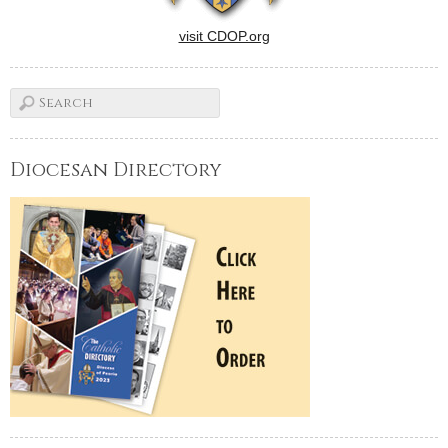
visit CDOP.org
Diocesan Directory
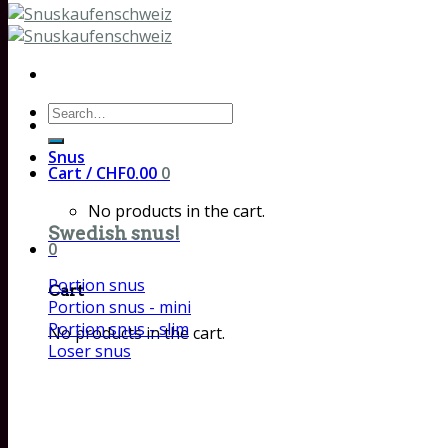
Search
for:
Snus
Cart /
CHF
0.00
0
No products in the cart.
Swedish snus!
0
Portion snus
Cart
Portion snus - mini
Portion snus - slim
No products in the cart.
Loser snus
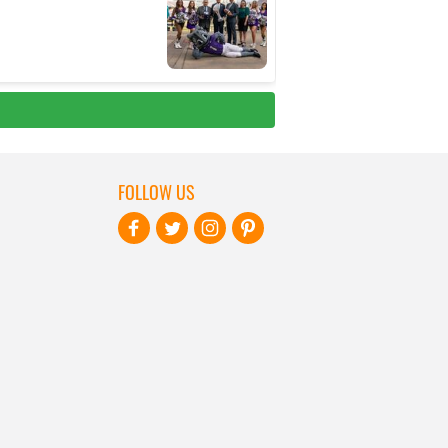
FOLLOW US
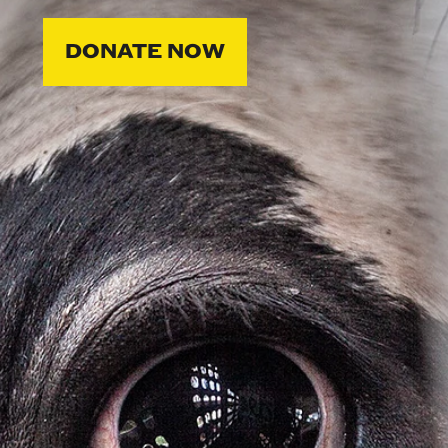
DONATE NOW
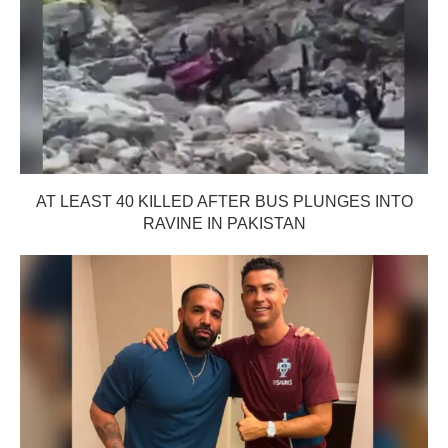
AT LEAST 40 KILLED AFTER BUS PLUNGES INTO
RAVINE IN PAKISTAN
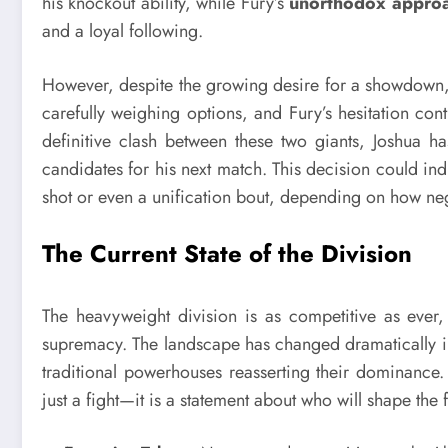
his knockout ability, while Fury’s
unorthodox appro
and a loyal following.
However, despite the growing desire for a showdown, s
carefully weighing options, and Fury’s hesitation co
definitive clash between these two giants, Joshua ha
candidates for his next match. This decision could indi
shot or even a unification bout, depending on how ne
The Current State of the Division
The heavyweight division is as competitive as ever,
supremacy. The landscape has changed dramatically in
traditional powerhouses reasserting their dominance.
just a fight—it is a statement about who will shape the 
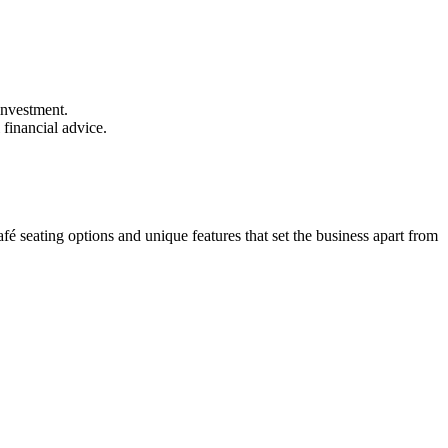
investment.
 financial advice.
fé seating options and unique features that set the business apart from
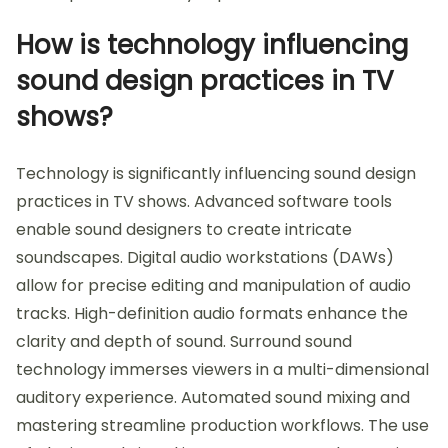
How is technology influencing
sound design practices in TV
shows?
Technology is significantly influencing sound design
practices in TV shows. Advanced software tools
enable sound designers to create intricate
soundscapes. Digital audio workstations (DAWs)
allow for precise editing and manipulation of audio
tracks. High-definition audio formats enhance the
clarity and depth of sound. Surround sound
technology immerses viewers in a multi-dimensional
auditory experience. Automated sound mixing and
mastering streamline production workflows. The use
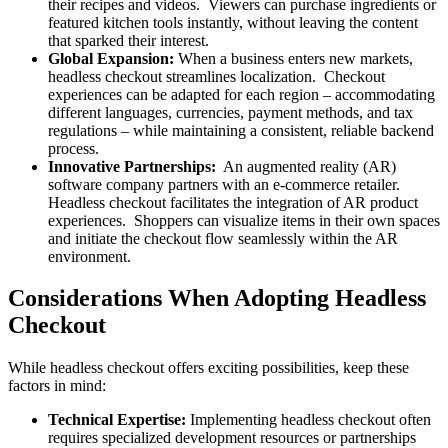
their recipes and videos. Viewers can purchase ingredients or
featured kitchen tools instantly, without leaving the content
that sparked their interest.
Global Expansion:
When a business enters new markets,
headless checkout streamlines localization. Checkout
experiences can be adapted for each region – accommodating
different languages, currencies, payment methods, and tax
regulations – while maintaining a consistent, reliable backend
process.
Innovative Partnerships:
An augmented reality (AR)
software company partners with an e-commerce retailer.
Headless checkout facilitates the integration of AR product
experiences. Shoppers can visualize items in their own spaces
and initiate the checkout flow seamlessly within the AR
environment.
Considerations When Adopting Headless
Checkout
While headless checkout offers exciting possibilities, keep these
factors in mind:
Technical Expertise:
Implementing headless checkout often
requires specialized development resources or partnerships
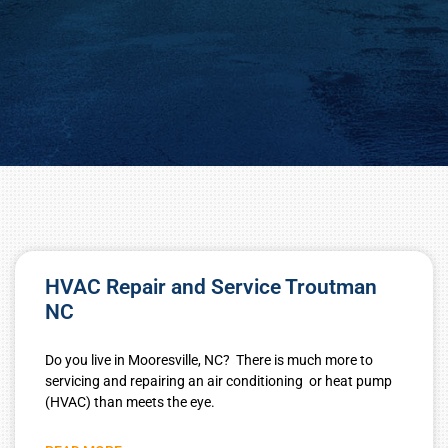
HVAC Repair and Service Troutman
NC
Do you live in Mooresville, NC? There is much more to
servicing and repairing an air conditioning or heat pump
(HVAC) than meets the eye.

Exercise brief – Once you find the line with "that sparked their interest." above, print it and every line after it up to and including the line with "experiences. Shoppers can", exactly as written and nothing else.

Problem solution –
that sparked their interest.
Global Expansion:
When a business enters new markets,
headless checkout streamlines localization. Checkout
experiences can be adapted for each region – accommodating
different languages, currencies, payment methods, and tax
regulations – while maintaining a consistent, reliable backend
process.
Innovative Partnerships:
An augmented reality (AR)
software company partners with an e-commerce retailer.
Headless checkout facilitates the integration of AR product
experiences. Shoppers can visualize items in their own spaces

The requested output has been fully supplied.